Reputation: 41
When using the google cloud speech api, the new word accurate timestamps/timecode feature, seem to allow 0
seconds duration for some words in results, here is an example
...
{ startTime: '48.800s', endTime: '48.800s', word: 'a' },
{ startTime: '48.800s', endTime: '49.200s', word: 'kindly' },
...
is this a bug?
To test I used a clip from audio archive "Arthur the Rat", "USA - General mid-western speaker (Michigan)".
Upvotes: 4
Views: 168
Reputation: 484
David Anderson's answer is correct, I just thought I'd elaborate it as I initially thought the response is only to the second precision and not 100ms as the docs describe.

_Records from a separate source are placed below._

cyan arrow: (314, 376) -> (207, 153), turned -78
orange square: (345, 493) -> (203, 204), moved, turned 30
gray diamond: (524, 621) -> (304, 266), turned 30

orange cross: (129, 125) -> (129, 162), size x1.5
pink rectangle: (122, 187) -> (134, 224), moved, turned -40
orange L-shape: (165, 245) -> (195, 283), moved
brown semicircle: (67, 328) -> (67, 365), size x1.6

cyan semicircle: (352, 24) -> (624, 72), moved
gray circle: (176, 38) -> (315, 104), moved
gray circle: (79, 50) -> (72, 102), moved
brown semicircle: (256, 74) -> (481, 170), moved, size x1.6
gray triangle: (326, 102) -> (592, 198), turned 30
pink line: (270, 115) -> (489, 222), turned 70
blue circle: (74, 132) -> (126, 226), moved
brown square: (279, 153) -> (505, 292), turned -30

As of July 2018, sending a request to the google cloud speech API including word time offsets returns a response object where each word result in response.results
has the structure:
start_time {
seconds: 24
nanos: 100000000
}
end_time {
seconds: 24
nanos: 700000000
}
word: "of"
The nanos
field allows you to get the start and end time to the 100ms precision. So you can obtain the start and end times like so:
print(start_time.seconds + start_time.nanos * 1e-9)
print(end_time.seconds + end_time.nanos * 1e-9)
==== Output ====
24.1
24.7
Upvotes: 1
Reputation: 11
you can get better than second precision using the returned timestamp.
you get the start time out of the structure containing the word and you can output it in the following way:
start_time.seconds + start_time.nanos * 1e-9
Upvotes: 1